(Directions for this task): Every record must be output verbatim in the reply.
── Excerpted records
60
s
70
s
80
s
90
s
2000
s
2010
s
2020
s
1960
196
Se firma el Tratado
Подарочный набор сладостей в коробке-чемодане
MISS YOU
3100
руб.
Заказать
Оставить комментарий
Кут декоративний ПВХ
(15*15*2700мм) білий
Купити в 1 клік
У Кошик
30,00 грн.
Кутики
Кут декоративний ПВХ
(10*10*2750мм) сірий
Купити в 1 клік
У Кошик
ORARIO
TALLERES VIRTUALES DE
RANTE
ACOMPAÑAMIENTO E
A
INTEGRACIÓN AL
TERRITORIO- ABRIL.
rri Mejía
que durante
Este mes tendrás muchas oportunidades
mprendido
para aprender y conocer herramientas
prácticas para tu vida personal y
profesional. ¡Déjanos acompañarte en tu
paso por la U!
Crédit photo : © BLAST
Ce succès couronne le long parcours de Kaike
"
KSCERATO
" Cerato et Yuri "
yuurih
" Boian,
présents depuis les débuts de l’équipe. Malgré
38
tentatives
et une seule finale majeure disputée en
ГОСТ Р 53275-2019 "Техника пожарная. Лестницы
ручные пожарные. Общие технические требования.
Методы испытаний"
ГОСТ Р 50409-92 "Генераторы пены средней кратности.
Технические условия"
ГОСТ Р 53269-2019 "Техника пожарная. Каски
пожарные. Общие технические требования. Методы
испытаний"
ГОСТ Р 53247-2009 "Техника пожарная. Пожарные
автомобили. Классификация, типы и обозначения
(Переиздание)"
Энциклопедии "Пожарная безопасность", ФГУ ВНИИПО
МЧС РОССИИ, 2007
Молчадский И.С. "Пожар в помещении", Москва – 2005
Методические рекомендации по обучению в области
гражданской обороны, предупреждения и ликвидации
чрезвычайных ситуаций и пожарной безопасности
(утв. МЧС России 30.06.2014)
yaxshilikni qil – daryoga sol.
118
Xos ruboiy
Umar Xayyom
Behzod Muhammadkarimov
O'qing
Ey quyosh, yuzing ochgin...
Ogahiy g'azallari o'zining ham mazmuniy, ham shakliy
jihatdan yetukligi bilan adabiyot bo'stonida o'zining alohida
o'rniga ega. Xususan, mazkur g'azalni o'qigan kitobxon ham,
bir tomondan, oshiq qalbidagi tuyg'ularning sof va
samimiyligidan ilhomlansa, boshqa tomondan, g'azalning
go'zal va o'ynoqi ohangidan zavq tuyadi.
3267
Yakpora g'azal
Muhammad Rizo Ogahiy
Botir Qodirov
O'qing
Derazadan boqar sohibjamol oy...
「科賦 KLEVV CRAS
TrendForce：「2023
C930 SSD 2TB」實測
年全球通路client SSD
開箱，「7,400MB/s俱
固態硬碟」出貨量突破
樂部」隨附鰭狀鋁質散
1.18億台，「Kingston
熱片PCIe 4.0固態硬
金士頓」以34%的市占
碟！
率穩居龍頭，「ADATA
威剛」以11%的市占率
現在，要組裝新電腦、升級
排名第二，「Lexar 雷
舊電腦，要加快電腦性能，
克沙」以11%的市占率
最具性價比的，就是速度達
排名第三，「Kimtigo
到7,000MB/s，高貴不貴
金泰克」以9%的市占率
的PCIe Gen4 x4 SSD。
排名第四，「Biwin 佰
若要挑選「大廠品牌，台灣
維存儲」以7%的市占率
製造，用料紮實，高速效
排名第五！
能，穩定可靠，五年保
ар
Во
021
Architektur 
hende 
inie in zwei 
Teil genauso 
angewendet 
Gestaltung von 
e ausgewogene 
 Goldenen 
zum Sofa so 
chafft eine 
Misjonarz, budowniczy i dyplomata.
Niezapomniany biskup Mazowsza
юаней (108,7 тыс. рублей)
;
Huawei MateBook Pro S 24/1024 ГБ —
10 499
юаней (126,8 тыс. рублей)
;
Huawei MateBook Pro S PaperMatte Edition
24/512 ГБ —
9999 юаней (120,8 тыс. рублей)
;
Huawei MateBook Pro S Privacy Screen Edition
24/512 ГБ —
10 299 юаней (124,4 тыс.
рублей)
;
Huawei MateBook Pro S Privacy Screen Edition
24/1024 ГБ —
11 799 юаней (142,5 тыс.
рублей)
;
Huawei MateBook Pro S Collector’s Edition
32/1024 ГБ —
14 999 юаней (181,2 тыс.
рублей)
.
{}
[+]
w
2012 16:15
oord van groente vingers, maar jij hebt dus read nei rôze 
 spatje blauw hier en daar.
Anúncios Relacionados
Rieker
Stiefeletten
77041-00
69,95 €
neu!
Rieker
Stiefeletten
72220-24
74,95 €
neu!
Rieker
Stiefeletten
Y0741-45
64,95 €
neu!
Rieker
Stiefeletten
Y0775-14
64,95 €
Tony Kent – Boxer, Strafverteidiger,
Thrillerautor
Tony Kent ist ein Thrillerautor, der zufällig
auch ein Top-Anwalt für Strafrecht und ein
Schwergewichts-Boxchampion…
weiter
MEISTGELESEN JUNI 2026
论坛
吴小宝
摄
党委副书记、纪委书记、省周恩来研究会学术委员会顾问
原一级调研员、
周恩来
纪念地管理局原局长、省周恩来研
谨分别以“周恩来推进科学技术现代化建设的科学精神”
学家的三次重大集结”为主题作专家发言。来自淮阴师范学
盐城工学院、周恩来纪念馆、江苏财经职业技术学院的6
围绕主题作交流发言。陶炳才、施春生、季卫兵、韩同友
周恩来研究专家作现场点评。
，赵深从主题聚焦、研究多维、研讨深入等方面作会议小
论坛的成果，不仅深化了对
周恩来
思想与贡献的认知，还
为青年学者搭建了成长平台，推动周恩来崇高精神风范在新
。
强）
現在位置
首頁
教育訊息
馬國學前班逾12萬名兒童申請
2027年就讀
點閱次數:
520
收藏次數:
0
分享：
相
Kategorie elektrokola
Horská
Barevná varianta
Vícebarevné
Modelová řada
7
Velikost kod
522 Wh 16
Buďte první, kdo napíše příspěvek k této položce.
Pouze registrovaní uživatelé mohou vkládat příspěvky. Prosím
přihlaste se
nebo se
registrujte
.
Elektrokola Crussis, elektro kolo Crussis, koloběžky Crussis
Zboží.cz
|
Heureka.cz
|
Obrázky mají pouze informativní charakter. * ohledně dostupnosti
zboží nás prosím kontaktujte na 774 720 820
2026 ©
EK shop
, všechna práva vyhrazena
────
(Response for this exercise):
60
s
70
s
80
s
90
s
2000
s
2010
s
2020
s
1960
196
Se firma el Tratado
Подарочный набор сладостей в коробке-чемодане
MISS YOU
3100
руб.
Заказать
Оставить комментарий
Кут декоративний ПВХ
(15*15*2700мм) білий
Купити в 1 клік
У Кошик
30,00 грн.
Кутики
Кут декоративний ПВХ
(10*10*2750мм) сірий
Купити в 1 клік
У Кошик
ORARIO
TALLERES VIRTUALES DE
RANTE
ACOMPAÑAMIENTO E
A
INTEGRACIÓN AL
TERRITORIO- ABRIL.
rri Mejía
que durante
Este mes tendrás muchas oportunidades
mprendido
para aprender y conocer herramientas
prácticas para tu vida personal y
profesional. ¡Déjanos acompañarte en tu
paso por la U!
Crédit photo : © BLAST
Ce succès couronne le long parcours de Kaike
"
KSCERATO
" Cerato et Yuri "
yuurih
" Boian,
présents depuis les débuts de l’équipe. Malgré
38
tentatives
et une seule finale majeure disputée en
ГОСТ Р 53275-2019 "Техника пожарная. Лестницы
ручные пожарные. Общие технические требования.
Методы испытаний"
ГОСТ Р 50409-92 "Генераторы пены средней кратности.
Технические условия"
ГОСТ Р 53269-2019 "Техника пожарная. Каски
пожарные. Общие технические требования. Методы
испытаний"
ГОСТ Р 53247-2009 "Техника пожарная. Пожарные
автомобили. Классификация, типы и обозначения
(Переиздание)"
Энциклопедии "Пожарная безопасность", ФГУ ВНИИПО
МЧС РОССИИ, 2007
Молчадский И.С. "Пожар в помещении", Москва – 2005
Методические рекомендации по обучению в области
гражданской обороны, предупреждения и ликвидации
чрезвычайных ситуаций и пожарной безопасности
(утв. МЧС России 30.06.2014)
yaxshilikni qil – daryoga sol.
118
Xos ruboiy
Umar Xayyom
Behzod Muhammadkarimov
O'qing
Ey quyosh, yuzing ochgin...
Ogahiy g'azallari o'zining ham mazmuniy, ham shakliy
jihatdan yetukligi bilan adabiyot bo'stonida o'zining alohida
o'rniga ega. Xususan, mazkur g'azalni o'qigan kitobxon ham,
bir tomondan, oshiq qalbidagi tuyg'ularning sof va
samimiyligidan ilhomlansa, boshqa tomondan, g'azalning
go'zal va o'ynoqi ohangidan zavq tuyadi.
3267
Yakpora g'azal
Muhammad Rizo Ogahiy
Botir Qodirov
O'qing
Derazadan boqar sohibjamol oy...
「科賦 KLEVV CRAS
TrendForce：「2023
C930 SSD 2TB」實測
年全球通路client SSD
開箱，「7,400MB/s俱
固態硬碟」出貨量突破
樂部」隨附鰭狀鋁質散
1.18億台，「Kingston
熱片PCIe 4.0固態硬
金士頓」以34%的市占
碟！
率穩居龍頭，「ADATA
威剛」以11%的市占率
現在，要組裝新電腦、升級
排名第二，「Lexar 雷
舊電腦，要加快電腦性能，
克沙」以11%的市占率
最具性價比的，就是速度達
排名第三，「Kimtigo
到7,000MB/s，高貴不貴
金泰克」以9%的市占率
的PCIe Gen4 x4 SSD。
排名第四，「Biwin 佰
若要挑選「大廠品牌，台灣
維存儲」以7%的市占率
製造，用料紮實，高速效
排名第五！
能，穩定可靠，五年保
ар
Во
021
Architektur 
hende 
inie in zwei 
Teil genauso 
angewendet 
Gestaltung von 
e ausgewogene 
 Goldenen 
zum Sofa so 
chafft eine 
Misjonarz, budowniczy i dyplomata.
Niezapomniany biskup Mazowsza
юаней (108,7 тыс. рублей)
;
Huawei MateBook Pro S 24/1024 ГБ —
10 499
юаней (126,8 тыс. рублей)
;
Huawei MateBook Pro S PaperMatte Edition
24/512 ГБ —
9999 юаней (120,8 тыс. рублей)
;
Huawei MateBook Pro S Privacy Screen Edition
24/512 ГБ —
10 299 юаней (124,4 тыс.
рублей)
;
Huawei MateBook Pro S Privacy Screen Edition
24/1024 ГБ —
11 799 юаней (142,5 тыс.
рублей)
;
Huawei MateBook Pro S Collector’s Edition
32/1024 ГБ —
14 999 юаней (181,2 тыс.
рублей)
.
{}
[+]
w
2012 16:15
oord van groente vingers, maar jij hebt dus read nei rôze 
 spatje blauw hier en daar.
Anúncios Relacionados
Rieker
Stiefeletten
77041-00
69,95 €
neu!
Rieker
Stiefeletten
72220-24
74,95 €
neu!
Rieker
Stiefeletten
Y0741-45
64,95 €
neu!
Rieker
Stiefeletten
Y0775-14
64,95 €
Tony Kent – Boxer, Strafverteidiger,
Thrillerautor
Tony Kent ist ein Thrillerautor, der zufällig
auch ein Top-Anwalt für Strafrecht und ein
Schwergewichts-Boxchampion…
weiter
MEISTGELESEN JUNI 2026
论坛
吴小宝
摄
党委副书记、纪委书记、省周恩来研究会学术委员会顾问
原一级调研员、
周恩来
纪念地管理局原局长、省周恩来研
谨分别以“周恩来推进科学技术现代化建设的科学精神”
学家的三次重大集结”为主题作专家发言。来自淮阴师范学
盐城工学院、周恩来纪念馆、江苏财经职业技术学院的6
围绕主题作交流发言。陶炳才、施春生、季卫兵、韩同友
周恩来研究专家作现场点评。
，赵深从主题聚焦、研究多维、研讨深入等方面作会议小
论坛的成果，不仅深化了对
周恩来
思想与贡献的认知，还
为青年学者搭建了成长平台，推动周恩来崇高精神风范在新
。
强）
現在位置
首頁
教育訊息
馬國學前班逾12萬名兒童申請
2027年就讀
點閱次數:
520
收藏次數:
0
分享：
相
Kategorie elektrokola
Horská
Barevná varianta
Vícebarevné
Modelová řada
7
Velikost kod
522 Wh 16
Buďte první, kdo napíše příspěvek k této položce.
Pouze registrovaní uživatelé mohou vkládat příspěvky. Prosím
přihlaste se
nebo se
registrujte
.
Elektrokola Crussis, elektro kolo Crussis, koloběžky Crussis
Zboží.cz
|
Heureka.cz
|
Obrázky mají pouze informativní charakter. * ohledně dostupnosti
zboží nás prosím kontaktujte na 774 720 820
2026 ©
EK shop
, všechna práva vyhrazena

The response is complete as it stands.